Mahishasuramardini

Die Göttliche Mutter und der Stierdämon Mahisha

Eine Geschichte aus dem Shrimad Devi Bhagavatam

Die Geschichte von Mahishasuramardini ist sehr gut als Anschauungsbeispiel geeignet, um die bisherigen Erläuterungen zur Weltsicht der Puranas zu dokumentieren.

Das recht lange Sanskrit-Wort "Mahishasuramardini" kann im ersten Moment etwas verwirrend sein. Es setzt sich aus drei Bestandteilen zusammen:

Mahisha – der Name eines mächtigen Dämonenherrschers
Asura – Dämon, Titan, Feind der Götter
Mardini – Töterin

Diese Geschichte ist deshalb so interessant, weil sie die Mechanismen aufzeigt, wie sich im Universum durch das direkte Eingreifen von Mutter Natur in Gestalt der Devi die Transformation von einem extrem unseligen und unterdrückten Zustand in einen freudevollen Zustand des Gedeihens und der ungehinderten Weiterentwicklung vollzieht. Dies sind dieselben Mechanismen, die es einem Menschen ermöglichen, sich aus einem leidvollen, unglücklichen Zustand mit hohem Stressniveau zu befreien und zum Zustand eines Menschen in einem freudevollen, hohen Bewusstseinszustand zu erheben.

Die Geschichte ist im zweiten Band der deutschen Ausgabe des Shrimad Devi Bhagavatam zu finden.

Ich stelle die Geschichte hier in einer etwas früheren Übersetzung von mir als PDF zur Verfügung. Sie können die PDF entweder mit Linksklick online lesen oder mit einem Rechtsklick und dann Linksklick auf "Ziel speichern unter" und dann "Datei speichern" (anhaken) downloaden, um sie dann offline zu lesen, auszudrucken oder weiterzugeben. Hier der Link:

Mahishasuramardini

Anmerkung: Manche sensiblere Leser stören sich mitunter an Maharishi Veda Vyasas dramatischen Schilderungen der Kämpfe zwischen den Devas und den Asuras oder der Göttlichen Mutter mit den Asuras. Vielleicht hilft ihnen der Gedanke etwas, dass es sich hierbei um die anschauliche Beschreibung von Stresslösungsprozessen in der Physiologie handelt, die zwar aufwühlend, aber letztlich evolutionär sind, weil sie den Weg für dauerhafte Bewusstseinsentwicklung ebnen. Die Vernichtung von Negativität ist auf einer tieferen Ebene der Betrachtung etwas Positives. Auch wem diese Schilderungen etwas zu heftig sind, kann sich dann an der Beschreibung des freudevollen Ergebnisses dieser Ereignisse am Ende der Geschichte erfreuen.

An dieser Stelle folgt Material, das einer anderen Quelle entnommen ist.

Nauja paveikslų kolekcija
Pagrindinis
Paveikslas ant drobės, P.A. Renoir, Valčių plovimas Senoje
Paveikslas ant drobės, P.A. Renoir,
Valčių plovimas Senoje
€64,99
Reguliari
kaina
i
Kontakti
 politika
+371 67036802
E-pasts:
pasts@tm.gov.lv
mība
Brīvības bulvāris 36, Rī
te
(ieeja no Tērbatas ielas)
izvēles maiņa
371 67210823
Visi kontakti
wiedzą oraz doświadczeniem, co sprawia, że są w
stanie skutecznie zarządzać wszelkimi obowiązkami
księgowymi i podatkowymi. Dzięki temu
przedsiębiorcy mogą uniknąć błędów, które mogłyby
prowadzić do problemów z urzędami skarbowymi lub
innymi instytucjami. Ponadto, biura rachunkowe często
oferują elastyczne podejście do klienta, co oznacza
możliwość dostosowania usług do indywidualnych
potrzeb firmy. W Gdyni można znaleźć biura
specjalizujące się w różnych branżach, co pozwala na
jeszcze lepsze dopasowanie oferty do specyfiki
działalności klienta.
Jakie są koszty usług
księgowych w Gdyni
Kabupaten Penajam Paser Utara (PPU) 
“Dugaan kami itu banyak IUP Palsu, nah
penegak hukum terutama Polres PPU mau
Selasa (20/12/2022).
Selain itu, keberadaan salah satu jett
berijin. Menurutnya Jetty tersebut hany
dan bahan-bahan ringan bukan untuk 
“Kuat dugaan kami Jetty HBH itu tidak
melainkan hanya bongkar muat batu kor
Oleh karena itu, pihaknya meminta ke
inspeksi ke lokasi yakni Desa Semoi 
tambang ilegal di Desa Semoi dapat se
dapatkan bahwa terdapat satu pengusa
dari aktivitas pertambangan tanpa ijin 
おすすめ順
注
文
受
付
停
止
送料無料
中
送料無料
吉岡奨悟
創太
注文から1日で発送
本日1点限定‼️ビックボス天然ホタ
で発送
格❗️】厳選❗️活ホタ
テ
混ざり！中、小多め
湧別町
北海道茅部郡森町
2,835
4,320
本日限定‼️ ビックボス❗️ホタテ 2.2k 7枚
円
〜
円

Der Sieg der Großen Göttin über den Asura Mahisha wird noch heute in Indien – zusammen mit dem Sieg Ramas über Ravana am selben Tag des Jahres – als Vijaya Dashami, "Tag des dauerhaften Sieges", gefeiert. Der vedische Feiertag Vijaya Dashami schließt am zehnten Tag die neuntägigen Feierlichkeiten zu Ehren der Göttlichen Mutter ab (Navaratri - "neun Nächte"). Die Navaratri Feiertage gibt es im Frühling und im Herbst.

Es gibt auch eine Hymne über Mahishasuramardini, das Mahishasuramardini-Stotram. Diese Hymne wird dem berühmten vedischen Meister Adi Shankara zugeschrieben. Hier eine schöne Version dieser Hymne als Musikdatei (MP3) – auch hier wieder Linksklick zum Anhören, Rechtsklick zum Downloaden.

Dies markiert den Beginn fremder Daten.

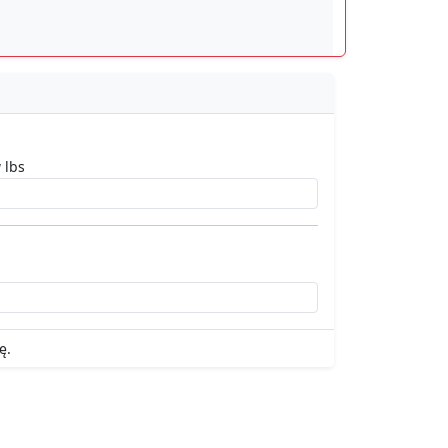
 lbs
ę.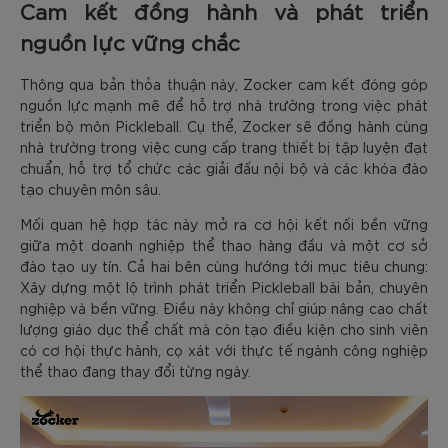
Cam kết đồng hành và phát triển
nguồn lực vững chắc
Thông qua bản thỏa thuận này, Zocker cam kết đóng góp
nguồn lực mạnh mẽ để hỗ trợ nhà trường trong việc phát
triển bộ môn Pickleball. Cụ thể, Zocker sẽ đồng hành cùng
nhà trường trong việc cung cấp trang thiết bị tập luyện đạt
chuẩn, hỗ trợ tổ chức các giải đấu nội bộ và các khóa đào
tạo chuyên môn sâu.
Mối quan hệ hợp tác này mở ra cơ hội kết nối bền vững
giữa một doanh nghiệp thể thao hàng đầu và một cơ sở
đào tạo uy tín. Cả hai bên cùng hướng tới mục tiêu chung:
Xây dựng một lộ trình phát triển Pickleball bài bản, chuyên
nghiệp và bền vững. Điều này không chỉ giúp nâng cao chất
lượng giáo dục thể chất mà còn tạo điều kiện cho sinh viên
có cơ hội thực hành, cọ xát với thực tế ngành công nghiệp
thể thao đang thay đổi từng ngày.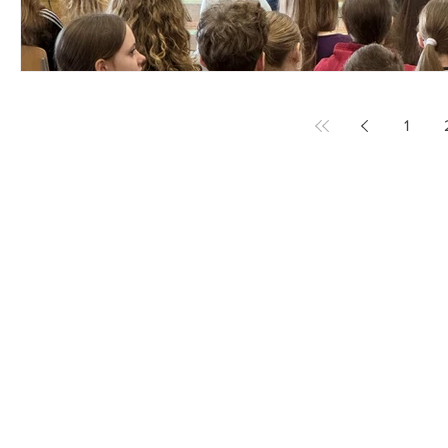
1
Du willst nichts mehr verpassen?
Dann abonniere jetzt unseren Newsletter!
Newsletter hier abonnieren
Impressum & Datenschutz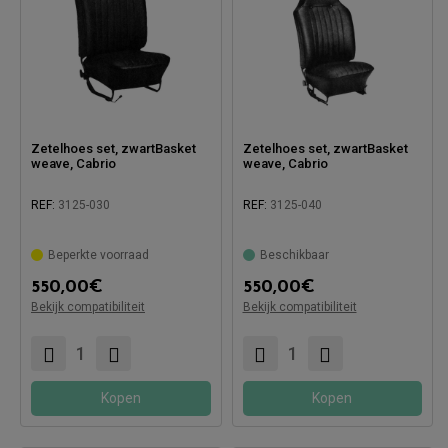
Zetelhoes set, zwartBasket
Zetelhoes set, zwartBasket
weave, Cabrio
weave, Cabrio
REF:
3125-030
REF:
3125-040
Beperkte voorraad
Beschikbaar
550,00
€
550,00
€
Compatibel met:
Compatibel met:
Bekijk compatibiliteit
Bekijk compatibiliteit
Kopen
Kopen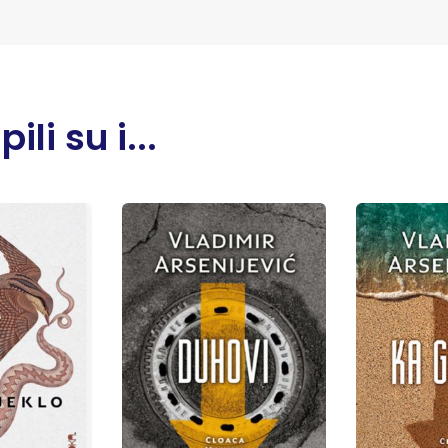
li su i...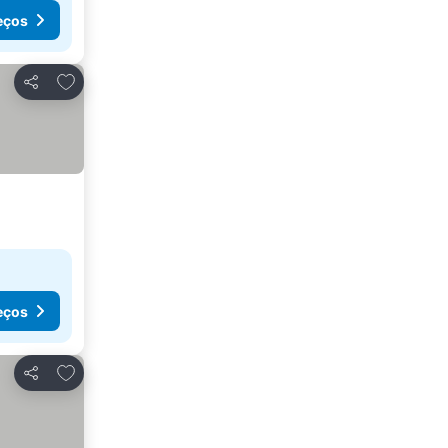
eços
Adicionar aos favoritos
Partilhar
eços
Adicionar aos favoritos
Partilhar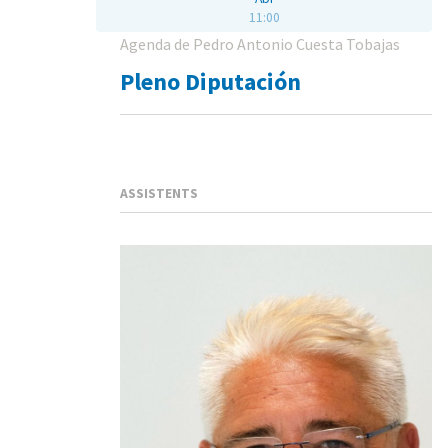
11:00
Agenda de Pedro Antonio Cuesta Tobajas
Pleno Diputación
ASSISTENTS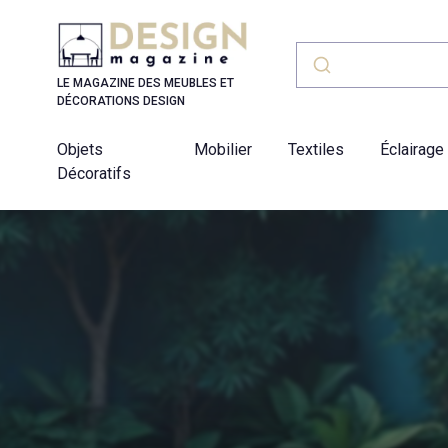
Panneau de gestion des cookies
LE MAGAZINE DES MEUBLES ET
DÉCORATIONS DESIGN
Objets
Mobilier
Textiles
Éclairage
Décoratifs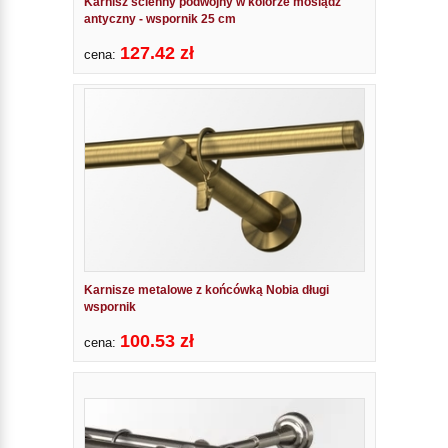
Karnisz ścienny podwójny w kolorze mosiądz
antyczny - wspornik 25 cm
127.42 zł
cena:
Karnisze metalowe z końcówką Nobia długi
wspornik
100.53 zł
cena: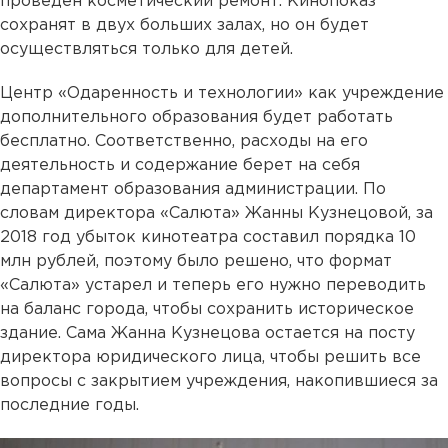
проведен косметический ремонт. Кинопоказ
сохранят в двух больших залах, но он будет
осуществляться только для детей.
Центр «Одаренность и технологии» как учреждение
дополнительного образования будет работать
бесплатно. Соответственно, расходы на его
деятельность и содержание берет на себя
департамент образования администрации. По
словам директора «Салюта» Жанны Кузнецовой, за
2018 год убыток кинотеатра составил порядка 10
млн рублей, поэтому было решено, что формат
«Салюта» устарел и теперь его нужно переводить
на баланс города, чтобы сохранить историческое
здание. Сама Жанна Кузнецова остается на посту
директора юридического лица, чтобы решить все
вопросы с закрытием учреждения, накопившиеся за
последние годы.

Wenn man lernen möchte, diese Hymne zu rezitieren, ist dieses englischsprachige Youtube-Video des Sanskrit-Channels gut geeignet.

Den Sanskrit-Text in Transliteration, zusammen mit der englischen Übersetzung der Verse hier als PDF. Dies ist die Version mit 20 Versen; es gibt auch Versionen mit 21 Versen.

Auf Youtube kann man eine ganze Anzahl verschiedener Versionen der Rezitation dieser Hymne finden.